Open Access Mini Review

Circadian Rhythms and the Treatment of Rheumatoid Arthritis

Yool Lee*

Department of Biomedical Sciences, Washington State University, USA

Corresponding Author

Received Date: April 03, 2021;  Published Date: April 14, 2021

Abstract

Circadian clocks are ubiquitous biological timing systems that drive roughly 24 rhythms of our behavior (e.g., sleep/wake, feeding/fasting cycles) and physiology (e.g., metabolism, hormonal system, immune functions) through daily adjustments to environmental day and night cycles. Besides the rhythmic regulation of physiological processes, the circadian clockwork has been increasingly recognized to determine the daily variation in pathological symptoms and severity, particularly in autoimmune diseases including Rheumatoid Arthritis (RA). RA is a chronic inflammatory disease caused by the body’s immune system attacking its own tissues and joints, resulting in major symptoms such as joint pain and stiffness. In most RA patients, the autoimmune symptoms are pronounced in the morning and are mediated by circadian rhythms of leukocyte recruitment to inflamed tissues, release of pro-inflammatory cytokines (e.g., IL-6, TNF-α), and immune-modulatory hormone levels (e.g., glucocorticoid, melatonin). With the growing knowledge of the circadian etiology of RA clinical symptoms, here, we will briefly discuss recently established chronotherapeutic concepts as well as approaches to improve outcomes of RA treatment.

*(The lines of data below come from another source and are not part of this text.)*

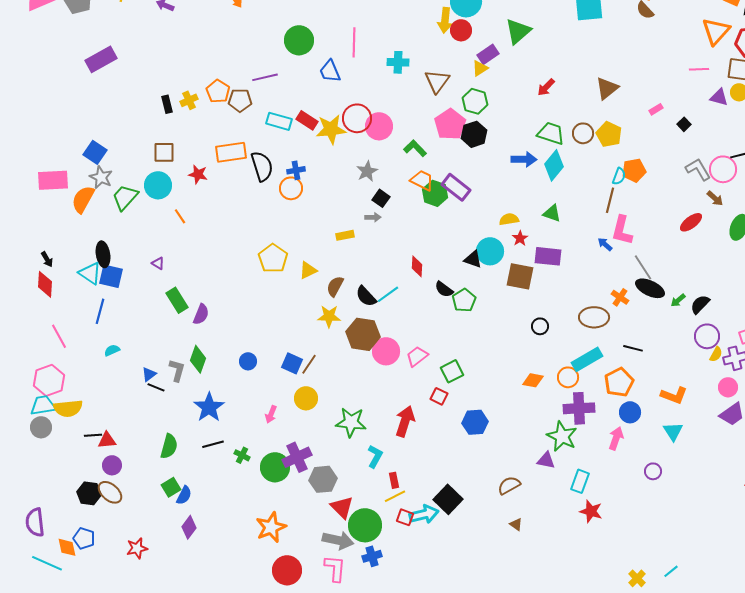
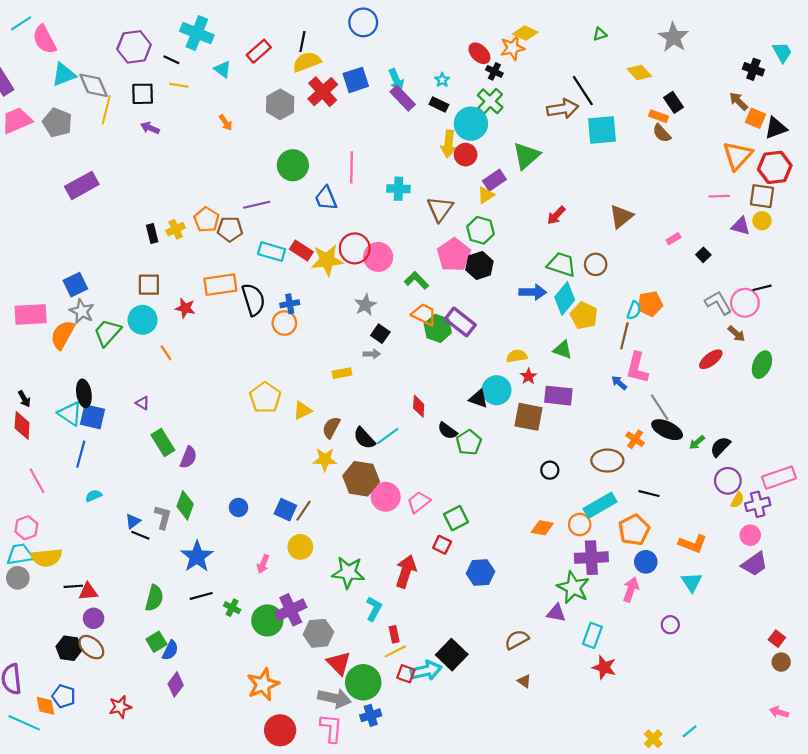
yellow pentagon: (609, 134) -> (584, 316), moved
blue square: (95, 152) -> (75, 285), turned 30
pink hexagon: (49, 380) -> (26, 528), size x0.7

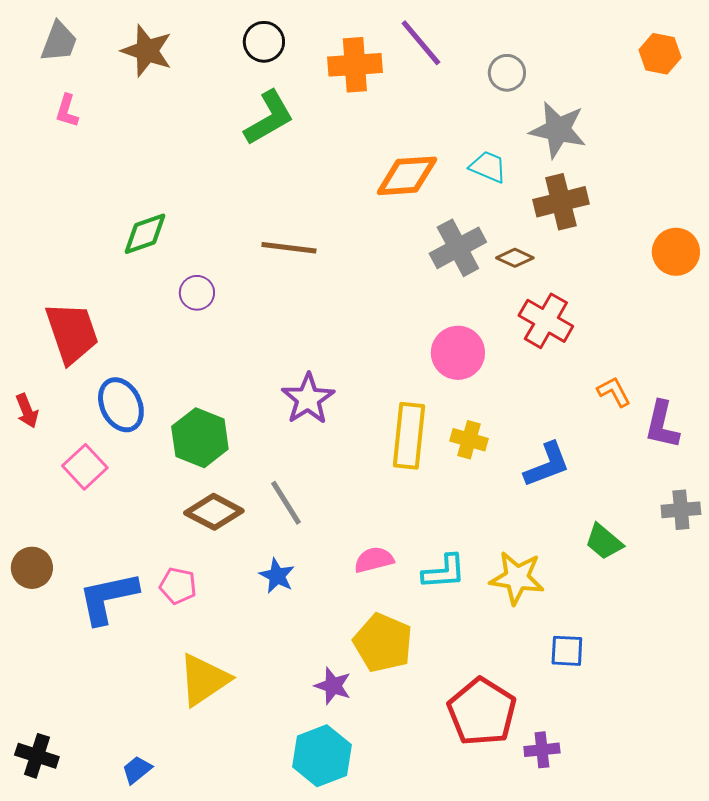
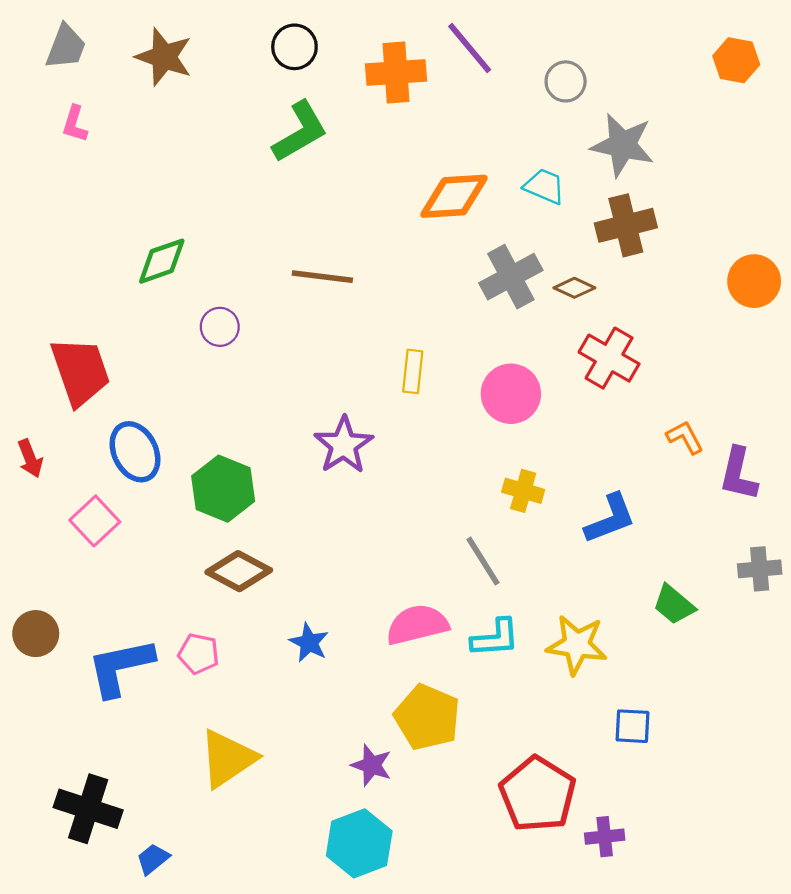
yellow rectangle: (409, 436) -> (413, 371), moved, size x0.6
gray line: (286, 503) -> (483, 561), moved
pink semicircle: (374, 560) -> (417, 625), size x1.4
black cross: (37, 756) -> (88, 809), moved, size x1.4

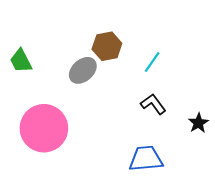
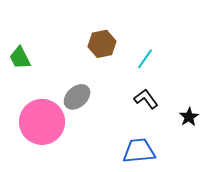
gray ellipse: (83, 70) -> (77, 97), moved

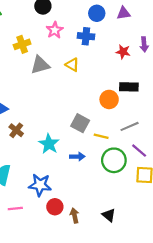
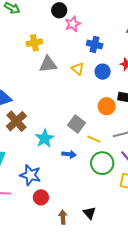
blue circle: (97, 13) -> (103, 72), moved
pink star: (55, 30) -> (73, 24), moved
brown cross: (16, 130) -> (16, 121), size x1.5
brown arrow: (75, 216) -> (63, 217), moved

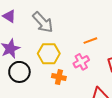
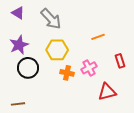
pink cross: (81, 62) -> (89, 68), moved

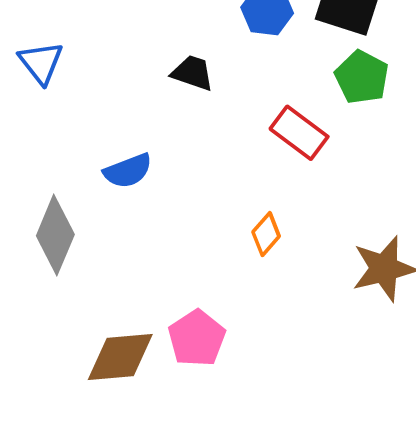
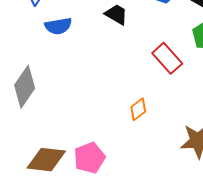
blue semicircle: (128, 171) -> (58, 26), moved

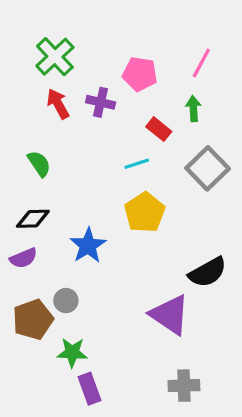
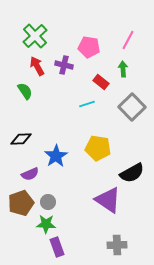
green semicircle: (39, 164) -> (25, 91), moved
yellow pentagon: (145, 212) -> (98, 148), moved, turned -30
purple semicircle: (23, 258) -> (30, 174), moved
gray circle: (66, 301) -> (48, 202), moved

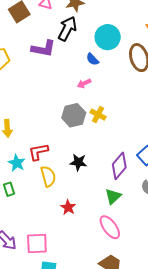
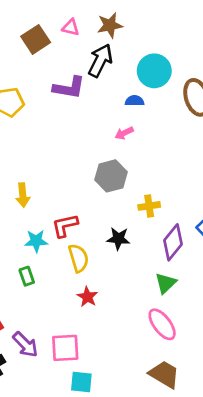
blue semicircle: (92, 59) -> (135, 101), turned 136
yellow cross: (98, 115) -> (149, 206), moved, turned -35
cyan star: (17, 163) -> (36, 241), turned -30
red star: (68, 207) -> (87, 297), moved

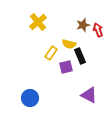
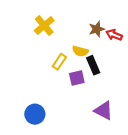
red arrow: (98, 30) -> (114, 35), turned -48

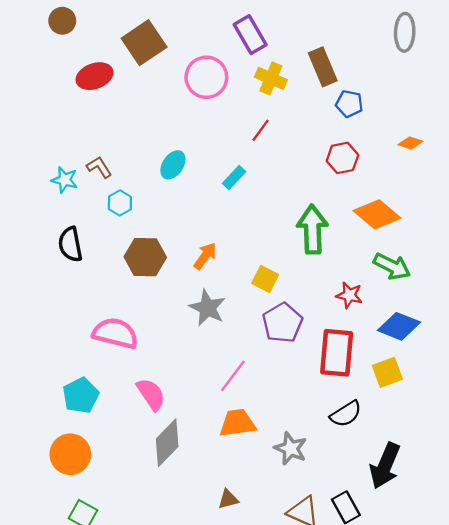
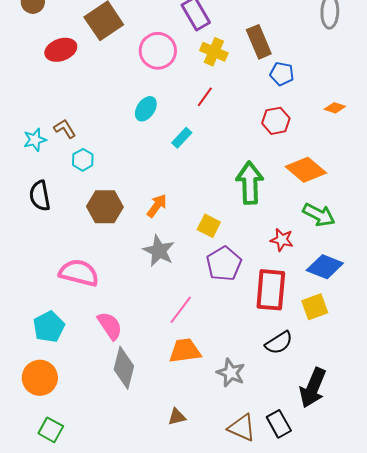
cyan ellipse: (173, 165) -> (146, 109), moved
cyan star: (65, 180) -> (35, 140), turned -30
gray diamond: (167, 443) -> (124, 368), turned -30

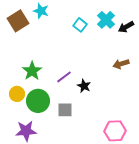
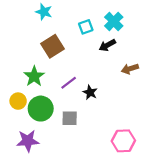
brown square: (18, 21) -> (52, 46), moved
cyan square: (80, 25) -> (86, 27), turned 32
black arrow: (126, 27) -> (107, 45), moved

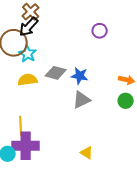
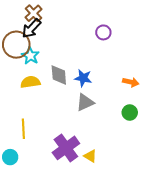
gray diamond: (56, 73) -> (59, 75), turned 70
green circle: (126, 101) -> (130, 112), moved
purple cross: (26, 146) -> (66, 148), moved, turned -36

Keywords: Circadian clock; Rheumatoid arthritis; Autoimmune diseases; Glucocorticoid, Melatonin; Chronotherapeutic treatment

Introduction

Circadian clocks are cell-autonomous timing systems that generate roughly 24-hour periodic rhythms that are conserved in nearly all life from unicellular organisms to humans. These internal timing systems integrate with diverse environmental (e.g., light) and metabolic (e.g., food intake) stimuli to regulate biological activities, including sleep/wake, feeding times, energy metabolism, and hormonal and immune functions [1]. Disturbances of these rhythms caused by sleep deprivation, mistimed eating, or chronic jet lag are closely associated with the development of obesity, diabetes, and cancer, as well as allergic and immunological diseases [2-4]. Beyond the circadian regulation of physiology, clinical studies indicate that multiple diseases exhibit time of day variations in symptoms and severity [5]. In particular, autoimmune diseases, such as Rheumatoid Arthritis (RA), exhibit higher severity in the morning than at night in most patients [6,7]. According to animal and human model studies, hyper-morning inflammatory symptoms are associated with night (inactive phase) synthesis and the release of pro-inflammatory cytokines and chemokines, as well as the nocturnal rise of immune cell trafficking, proliferation, and phagocytosis at the site of inflammation [7]. Such chronic inflammatory conditions in RA severely compromise the nighttime availability of endogenous anti-inflammatory glucocorticoid, and, conversely, increase the pro-inflammatory melatonin hormone level, which contributes to disease severity [8]. Thus far, experimental and clinical evidence has shown that daily administration of exogenous glucocorticoids or anti-inflammatory drugs (e.g., NSAIDs, methotrexate) at bedtime is more effective than in the morning for the prevention and treatment of morning RA clinical symptoms [7,9]. In this short review, we will briefly discuss further details regarding the link between circadian rhythms and RA, highlighting treatment strategies that exploit chrono pathophysiologic mechanisms.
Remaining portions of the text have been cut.